The if does work but what happens when your array hits that first 0 is that 0 gets 9 which is right BUT that 9 spot gets a 0 which means at your next pass of i (array[i] == 0) = trues so that means tasse++ which means tasse = 2 at this point. Guess what happens next, the next two get switched which means again you're pushing 0 towards the next open spot which again will get counted. That is why tasse is 8. Here is a sample fix, though there may be better fixes:

``````  for(i=0; i<leght; i++){

if(array[i] == 0){
//increase variable tasse by 1 BUT IT IS GETTING VALUE 8 CAN'T UNDESTAND WHY//
/*FOR J FROM I WE ARE FINDING A VALUE >0 TO EXCHANGE WITH I THIS WORKS WELL*/
for(j=i; j<leght; j++){
if((array[i]==0)&&(array[j]>0)){
array[i] = array[j];
array[j]=0;
}
}
}
if(array[i] == 0){
tasse++;
}
}
``````
since i replace my next array[j] my next array[i] will not be zero because `if((array[i]==i) && (array[j]>0))` will be false until we get out from the j loop, and when my array hits the first 0 why tasse++ is equal to 2 ?? and not 1?? and i as i have 3 zeros in total why tasse is not equal to 6 and it is equal to 8 ??.

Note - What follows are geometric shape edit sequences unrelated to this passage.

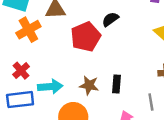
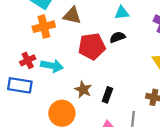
cyan arrow: (50, 87) -> (52, 66), moved

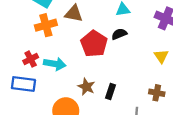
red pentagon: (92, 46) -> (94, 44), turned -30

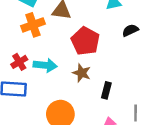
black semicircle: (119, 34) -> (130, 30), moved
brown star: (86, 87) -> (82, 73), moved

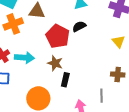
black semicircle: (130, 30) -> (79, 26), moved
black rectangle: (106, 90) -> (65, 80), moved

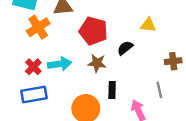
black semicircle: (79, 26) -> (125, 48), moved
yellow triangle: (118, 41) -> (148, 25), moved, turned -32
black rectangle: (65, 80) -> (112, 90), moved

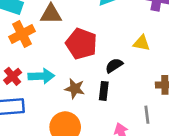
brown star: (97, 63) -> (75, 89), moved
black rectangle: (112, 90) -> (104, 91), moved

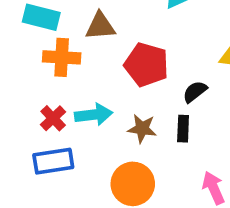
orange cross: (22, 34) -> (62, 57), turned 35

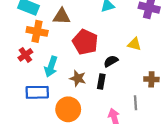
cyan arrow: (94, 115) -> (51, 67), turned 108
red cross: (53, 118) -> (25, 55), moved
blue rectangle: (53, 161) -> (37, 92), moved

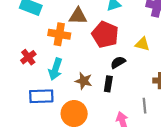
brown triangle: (62, 16) -> (78, 16), moved
orange cross: (37, 31) -> (59, 34), moved
red pentagon: (85, 42) -> (105, 35), moved

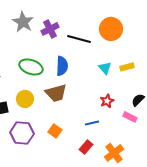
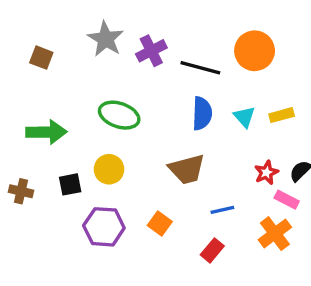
blue semicircle: (62, 66) -> (202, 113), moved
brown trapezoid: (56, 93) -> (187, 169), moved
red star: (107, 101) -> (266, 173), moved
orange cross: (114, 153) -> (275, 234), moved

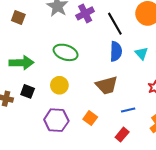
black line: (200, 68) -> (115, 24), turned 45
black square: (70, 184) -> (28, 91), moved, turned 32

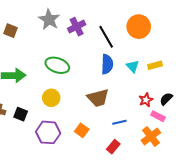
black square: (28, 91) -> (21, 114), moved

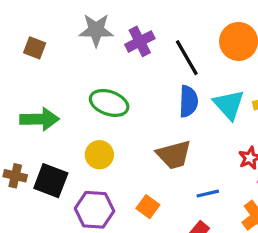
gray star: (49, 19) -> (96, 30), turned -30
cyan triangle: (133, 66) -> (229, 105), size x1.5
black square: (21, 114) -> (51, 181), size x1.5

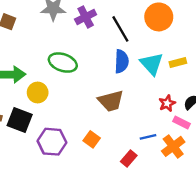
yellow circle: (99, 155) -> (38, 93), moved
blue line: (208, 194) -> (148, 137), moved

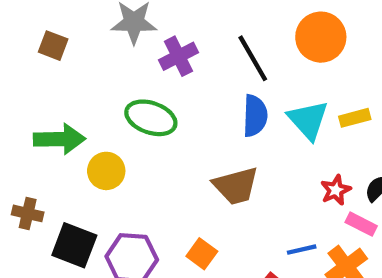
purple cross: (86, 17) -> (178, 56), moved
black square: (20, 120) -> (74, 245), moved

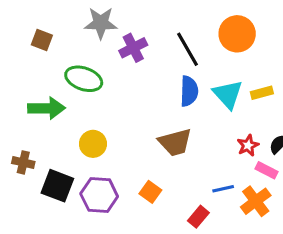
green ellipse: (151, 118) -> (84, 79), moved
yellow circle: (106, 171) -> (93, 144), moved

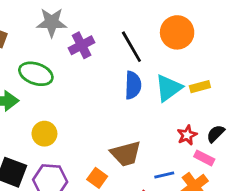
cyan triangle: (228, 94) -> (169, 88), turned 36
brown trapezoid: (175, 142) -> (126, 154), moved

your fixes works prety fine but i can't undestand why because in that point `array[i] > 0` because it get value `array[j]` but writing `array[j]=0` after `array[i] = array[j];`doesn't change while i'm not using pointer.
`if((array[i]==i) && (array[j]>0))` This is correct, it will exit that statement HOWEVER that statement is just for switching variables, for instance, if you had an array `1,2,3,0,4,5` once it got to zero Tasse would go up to 1 and what would happen is your array would be transformed to `1,2,3,4,0,5` when i gets increased by 1 it sees a 0 again because it was moved so tasse goes up one and it enters that loop and your new and final array becomes `1,2,3,4,5,0` but tasse becomes 3. In your array the first 0 occurs at the 8th index which means that first 0 gets moved over 8 times making tasse equal to 8 at the end of execution and not 6. The only real changes I made to your code was creating a new if statement at the end after you transform your array values, this means array[i] will only equal 0 if all the characters after it are also 0's which means it is located at the end of the array, that is where it counts up tasse, your swapping works fine and so does most everything else, it was just the location of the counter.